» Exercise input
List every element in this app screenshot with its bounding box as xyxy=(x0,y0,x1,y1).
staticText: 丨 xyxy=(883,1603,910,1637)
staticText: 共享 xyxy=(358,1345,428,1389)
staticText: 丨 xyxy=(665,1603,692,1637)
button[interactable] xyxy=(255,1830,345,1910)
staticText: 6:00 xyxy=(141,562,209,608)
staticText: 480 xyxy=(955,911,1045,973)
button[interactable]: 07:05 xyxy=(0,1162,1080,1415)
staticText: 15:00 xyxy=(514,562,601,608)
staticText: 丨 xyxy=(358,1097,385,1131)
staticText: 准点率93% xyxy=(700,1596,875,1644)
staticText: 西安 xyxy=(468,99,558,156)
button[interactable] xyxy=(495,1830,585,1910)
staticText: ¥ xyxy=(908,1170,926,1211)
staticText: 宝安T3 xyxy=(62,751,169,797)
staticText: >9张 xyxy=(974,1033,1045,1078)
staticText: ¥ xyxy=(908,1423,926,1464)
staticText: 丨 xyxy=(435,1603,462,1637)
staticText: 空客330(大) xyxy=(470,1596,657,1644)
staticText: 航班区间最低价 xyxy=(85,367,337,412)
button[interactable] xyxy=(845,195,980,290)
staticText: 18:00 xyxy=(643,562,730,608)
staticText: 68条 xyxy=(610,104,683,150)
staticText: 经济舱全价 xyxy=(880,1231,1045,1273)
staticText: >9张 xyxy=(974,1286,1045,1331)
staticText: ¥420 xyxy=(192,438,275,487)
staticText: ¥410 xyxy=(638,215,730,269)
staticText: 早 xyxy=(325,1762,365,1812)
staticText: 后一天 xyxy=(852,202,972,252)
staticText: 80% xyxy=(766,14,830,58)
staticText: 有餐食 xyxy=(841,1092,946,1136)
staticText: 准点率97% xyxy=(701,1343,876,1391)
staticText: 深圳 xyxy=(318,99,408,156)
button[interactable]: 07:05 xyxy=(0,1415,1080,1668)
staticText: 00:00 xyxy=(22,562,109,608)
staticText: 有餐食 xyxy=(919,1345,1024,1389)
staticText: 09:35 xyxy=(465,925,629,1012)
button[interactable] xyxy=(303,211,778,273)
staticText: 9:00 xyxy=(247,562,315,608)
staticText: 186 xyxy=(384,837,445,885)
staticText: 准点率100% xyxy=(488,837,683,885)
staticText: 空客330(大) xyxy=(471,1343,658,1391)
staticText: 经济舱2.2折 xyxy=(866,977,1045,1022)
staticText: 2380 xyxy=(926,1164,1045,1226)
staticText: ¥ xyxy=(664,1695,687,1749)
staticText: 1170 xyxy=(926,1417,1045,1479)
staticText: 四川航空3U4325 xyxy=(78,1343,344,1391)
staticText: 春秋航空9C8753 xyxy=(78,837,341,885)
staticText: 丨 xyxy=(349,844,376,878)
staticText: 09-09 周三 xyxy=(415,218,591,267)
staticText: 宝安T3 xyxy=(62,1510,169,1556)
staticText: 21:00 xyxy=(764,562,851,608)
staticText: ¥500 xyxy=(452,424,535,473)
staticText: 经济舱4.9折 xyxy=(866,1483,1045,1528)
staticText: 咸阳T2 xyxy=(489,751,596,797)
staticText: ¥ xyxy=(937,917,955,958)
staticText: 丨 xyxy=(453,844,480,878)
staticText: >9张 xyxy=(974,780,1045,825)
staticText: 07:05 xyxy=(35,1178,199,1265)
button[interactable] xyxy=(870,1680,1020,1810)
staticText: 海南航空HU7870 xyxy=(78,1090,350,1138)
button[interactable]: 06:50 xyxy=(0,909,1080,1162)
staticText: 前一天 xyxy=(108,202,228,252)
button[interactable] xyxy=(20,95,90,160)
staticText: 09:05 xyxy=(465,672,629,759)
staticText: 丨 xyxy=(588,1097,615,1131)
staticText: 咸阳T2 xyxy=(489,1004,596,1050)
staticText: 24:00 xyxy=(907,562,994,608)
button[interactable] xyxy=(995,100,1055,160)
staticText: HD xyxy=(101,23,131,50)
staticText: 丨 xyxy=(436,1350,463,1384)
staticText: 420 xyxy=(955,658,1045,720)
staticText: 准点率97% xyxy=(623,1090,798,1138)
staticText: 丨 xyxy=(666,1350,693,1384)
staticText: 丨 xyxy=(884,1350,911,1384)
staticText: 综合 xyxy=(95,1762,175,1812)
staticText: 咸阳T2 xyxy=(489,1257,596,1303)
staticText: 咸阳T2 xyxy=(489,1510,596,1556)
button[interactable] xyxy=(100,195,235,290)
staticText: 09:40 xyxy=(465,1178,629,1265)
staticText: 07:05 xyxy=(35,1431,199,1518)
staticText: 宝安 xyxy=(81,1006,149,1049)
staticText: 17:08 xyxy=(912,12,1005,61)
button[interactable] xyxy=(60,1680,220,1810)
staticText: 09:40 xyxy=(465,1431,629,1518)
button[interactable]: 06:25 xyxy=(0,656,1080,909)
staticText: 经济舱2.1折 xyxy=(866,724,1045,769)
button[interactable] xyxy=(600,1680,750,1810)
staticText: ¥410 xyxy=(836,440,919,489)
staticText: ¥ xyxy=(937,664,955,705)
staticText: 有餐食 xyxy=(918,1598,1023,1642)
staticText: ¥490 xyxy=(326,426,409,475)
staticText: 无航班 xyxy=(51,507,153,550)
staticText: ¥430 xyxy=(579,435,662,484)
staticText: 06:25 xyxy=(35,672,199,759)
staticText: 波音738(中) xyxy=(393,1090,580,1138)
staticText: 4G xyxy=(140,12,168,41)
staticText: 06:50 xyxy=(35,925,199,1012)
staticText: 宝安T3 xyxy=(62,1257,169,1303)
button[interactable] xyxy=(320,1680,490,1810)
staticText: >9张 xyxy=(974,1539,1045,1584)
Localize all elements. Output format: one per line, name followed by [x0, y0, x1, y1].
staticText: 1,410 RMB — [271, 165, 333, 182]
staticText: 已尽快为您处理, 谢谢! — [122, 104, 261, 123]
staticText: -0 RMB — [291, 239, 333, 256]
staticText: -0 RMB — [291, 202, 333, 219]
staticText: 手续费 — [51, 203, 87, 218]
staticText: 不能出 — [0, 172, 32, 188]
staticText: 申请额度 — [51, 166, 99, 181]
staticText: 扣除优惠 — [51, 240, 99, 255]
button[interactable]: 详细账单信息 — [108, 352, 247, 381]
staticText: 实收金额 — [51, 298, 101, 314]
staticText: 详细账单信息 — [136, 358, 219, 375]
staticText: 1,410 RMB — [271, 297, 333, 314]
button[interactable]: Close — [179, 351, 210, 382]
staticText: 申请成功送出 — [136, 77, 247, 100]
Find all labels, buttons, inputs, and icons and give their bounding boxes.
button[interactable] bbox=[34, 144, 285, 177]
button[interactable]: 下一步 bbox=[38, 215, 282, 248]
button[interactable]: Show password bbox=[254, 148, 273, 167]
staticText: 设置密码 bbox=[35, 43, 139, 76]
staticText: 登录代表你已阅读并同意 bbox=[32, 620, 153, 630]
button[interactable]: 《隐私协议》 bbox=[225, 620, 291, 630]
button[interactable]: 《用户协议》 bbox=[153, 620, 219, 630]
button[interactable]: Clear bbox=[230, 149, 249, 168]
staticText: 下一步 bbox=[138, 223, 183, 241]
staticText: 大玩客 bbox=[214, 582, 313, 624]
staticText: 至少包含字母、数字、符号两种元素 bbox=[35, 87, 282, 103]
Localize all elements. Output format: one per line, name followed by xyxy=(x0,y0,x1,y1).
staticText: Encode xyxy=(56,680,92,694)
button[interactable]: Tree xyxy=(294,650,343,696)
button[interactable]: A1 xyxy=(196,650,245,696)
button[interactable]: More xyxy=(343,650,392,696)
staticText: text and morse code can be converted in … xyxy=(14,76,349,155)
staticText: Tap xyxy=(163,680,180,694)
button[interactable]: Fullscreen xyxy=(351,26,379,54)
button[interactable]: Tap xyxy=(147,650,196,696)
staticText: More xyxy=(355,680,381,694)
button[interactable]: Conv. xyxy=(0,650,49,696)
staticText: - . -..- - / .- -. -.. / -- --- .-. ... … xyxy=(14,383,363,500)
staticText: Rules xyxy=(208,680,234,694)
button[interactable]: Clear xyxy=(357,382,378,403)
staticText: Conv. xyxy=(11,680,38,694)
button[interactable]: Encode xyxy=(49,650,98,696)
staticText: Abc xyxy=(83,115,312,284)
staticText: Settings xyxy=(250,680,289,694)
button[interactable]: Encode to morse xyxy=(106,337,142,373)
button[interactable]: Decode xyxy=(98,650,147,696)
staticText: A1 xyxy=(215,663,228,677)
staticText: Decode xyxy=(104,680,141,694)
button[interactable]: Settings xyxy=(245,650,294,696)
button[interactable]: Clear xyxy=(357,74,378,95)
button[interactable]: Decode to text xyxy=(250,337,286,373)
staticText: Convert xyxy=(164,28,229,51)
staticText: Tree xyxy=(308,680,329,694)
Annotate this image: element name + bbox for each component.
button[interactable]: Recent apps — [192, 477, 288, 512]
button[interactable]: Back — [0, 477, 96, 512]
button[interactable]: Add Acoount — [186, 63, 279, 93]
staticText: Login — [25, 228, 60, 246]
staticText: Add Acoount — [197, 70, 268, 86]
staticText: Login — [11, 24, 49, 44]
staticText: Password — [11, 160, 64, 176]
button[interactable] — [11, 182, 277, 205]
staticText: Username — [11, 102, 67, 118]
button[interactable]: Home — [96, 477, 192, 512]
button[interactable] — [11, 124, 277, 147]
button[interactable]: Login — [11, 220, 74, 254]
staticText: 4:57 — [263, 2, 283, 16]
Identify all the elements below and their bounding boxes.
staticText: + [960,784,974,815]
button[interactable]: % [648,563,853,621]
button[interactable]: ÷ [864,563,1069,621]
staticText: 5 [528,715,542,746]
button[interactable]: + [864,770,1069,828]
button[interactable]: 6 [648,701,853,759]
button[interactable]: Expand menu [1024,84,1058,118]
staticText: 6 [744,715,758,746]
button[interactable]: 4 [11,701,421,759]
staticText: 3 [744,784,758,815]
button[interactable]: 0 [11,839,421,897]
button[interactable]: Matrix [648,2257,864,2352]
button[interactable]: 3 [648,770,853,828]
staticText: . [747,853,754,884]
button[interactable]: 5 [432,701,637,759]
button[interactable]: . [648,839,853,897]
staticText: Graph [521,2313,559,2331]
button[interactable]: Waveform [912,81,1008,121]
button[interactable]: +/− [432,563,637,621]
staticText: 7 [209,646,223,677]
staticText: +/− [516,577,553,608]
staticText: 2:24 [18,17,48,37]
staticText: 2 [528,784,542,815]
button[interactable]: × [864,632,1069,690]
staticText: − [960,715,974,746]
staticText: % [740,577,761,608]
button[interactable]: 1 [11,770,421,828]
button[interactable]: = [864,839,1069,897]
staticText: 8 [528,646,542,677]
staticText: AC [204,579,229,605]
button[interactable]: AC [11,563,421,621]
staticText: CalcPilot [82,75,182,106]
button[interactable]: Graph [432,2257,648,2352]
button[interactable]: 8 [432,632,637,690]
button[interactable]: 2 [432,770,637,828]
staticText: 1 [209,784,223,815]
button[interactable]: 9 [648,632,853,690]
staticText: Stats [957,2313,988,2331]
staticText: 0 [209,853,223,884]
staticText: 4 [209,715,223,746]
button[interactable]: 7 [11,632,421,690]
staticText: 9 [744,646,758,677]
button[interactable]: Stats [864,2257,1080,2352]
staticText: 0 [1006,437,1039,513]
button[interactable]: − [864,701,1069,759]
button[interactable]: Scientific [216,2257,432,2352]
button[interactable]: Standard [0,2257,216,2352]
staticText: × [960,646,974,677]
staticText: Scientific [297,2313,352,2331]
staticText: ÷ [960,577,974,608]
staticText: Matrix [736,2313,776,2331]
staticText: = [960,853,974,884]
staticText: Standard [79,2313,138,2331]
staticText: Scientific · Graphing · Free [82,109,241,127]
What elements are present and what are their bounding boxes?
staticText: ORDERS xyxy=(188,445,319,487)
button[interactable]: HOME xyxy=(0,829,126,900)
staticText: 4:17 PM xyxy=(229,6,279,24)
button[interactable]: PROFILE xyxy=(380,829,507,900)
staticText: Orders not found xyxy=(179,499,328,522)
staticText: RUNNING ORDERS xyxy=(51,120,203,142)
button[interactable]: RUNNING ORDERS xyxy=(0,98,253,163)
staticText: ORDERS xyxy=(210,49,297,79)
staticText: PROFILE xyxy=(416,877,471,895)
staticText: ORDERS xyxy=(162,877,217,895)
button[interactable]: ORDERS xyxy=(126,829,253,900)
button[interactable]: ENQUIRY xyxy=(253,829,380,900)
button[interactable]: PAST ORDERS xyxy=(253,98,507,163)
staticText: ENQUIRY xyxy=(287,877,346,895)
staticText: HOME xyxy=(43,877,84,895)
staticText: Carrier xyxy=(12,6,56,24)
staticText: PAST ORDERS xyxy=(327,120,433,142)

» Exercise instructions
Copy every line from the records that holds the string "PAST".

» Response for this exercise
button[interactable]: PAST ORDERS xyxy=(253,98,507,163)
staticText: PAST ORDERS xyxy=(327,120,433,142)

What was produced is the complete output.